Save a feature classifier properly

Hi Qiime2 team,

I am using the Artifact API to train a feature classifier. I managed to save the pre-trained classifier as an Artifact file, but could not load it back to predict my sequences.

Here is my code to train and save the classifier

ref_taxo_path = './our_taxonomy.qza’
ref_otus_path = ‘./our_otus.qza’

f_primer = 'GTGCCAGCMGCCGCGGTAA’
r_primer = 'GGACTACHVGGGTWTCTAAT’
trunc_len = 500

ref_taxo = Artifact.load(ref_taxo_path)
ref_otus = Artifact.load(ref_otus_path)
target_otus = extract_reads(ref_otus,
f_primer=f_primer,
r_primer=r_primer,
trunc_len=trunc_len)
clr = fit_classifier_naive_bayers(target_otus.reads,
ref_taxo)
clr.classifier.save(’./my_classifier.qza’)

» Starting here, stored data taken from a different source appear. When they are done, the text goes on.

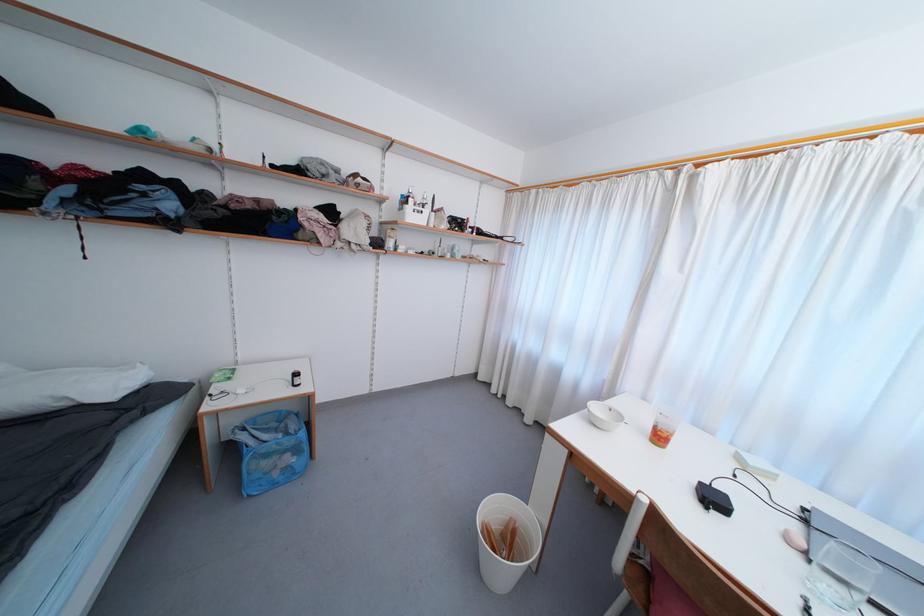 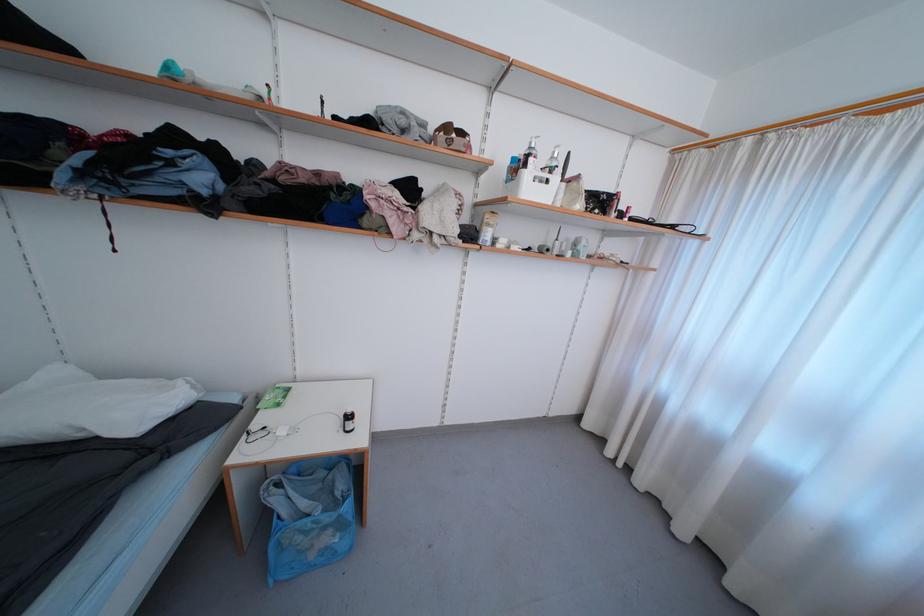 Question: Based on the continuous images, in which direction is the camera rotating? Reply with the corresponding letter.

Choices:
 (A) Left
 (B) Right
 (C) Up
 (D) Down

Answer: (A)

When I executed the command to load it back

clr = Artifact.load(’./my_classifier.qza’)

I got error message like

~/anaconda3/envs/qiime2-2017.7/lib/python3.5/site-packages/qiime2/sdk/result.py in load(cls, filepath)
59 def load(cls, filepath):
60 “”“Factory for loading Artifacts and Visualizations.”""
—> 61 archiver = archive.Archiver.load(filepath)
62
63 if Artifact._is_valid_type(archiver.type):

~/anaconda3/envs/qiime2-2017.7/lib/python3.5/site-packages/qiime2/core/archive/archiver.py in load(cls, filepath)
290 Format = cls.get_format_class(archive.version)
291 if Format is None:
–> 292 cls._futuristic_archive_error(filepath, archive)
293
294 path = cls._make_temp_path()

TypeError: _futuristic_archive_error() takes 2 positional arguments but 3 were given

Could you guide me the correct way to train and save the classifier so that I can use it in the production? Thanks!

Hi @spencerimp!

:rocket:

It looks to me like you may have loaded the wrong environment, you are running this in 2017.7 (which ironically had a bug which prevented it from explaining the problem correctly).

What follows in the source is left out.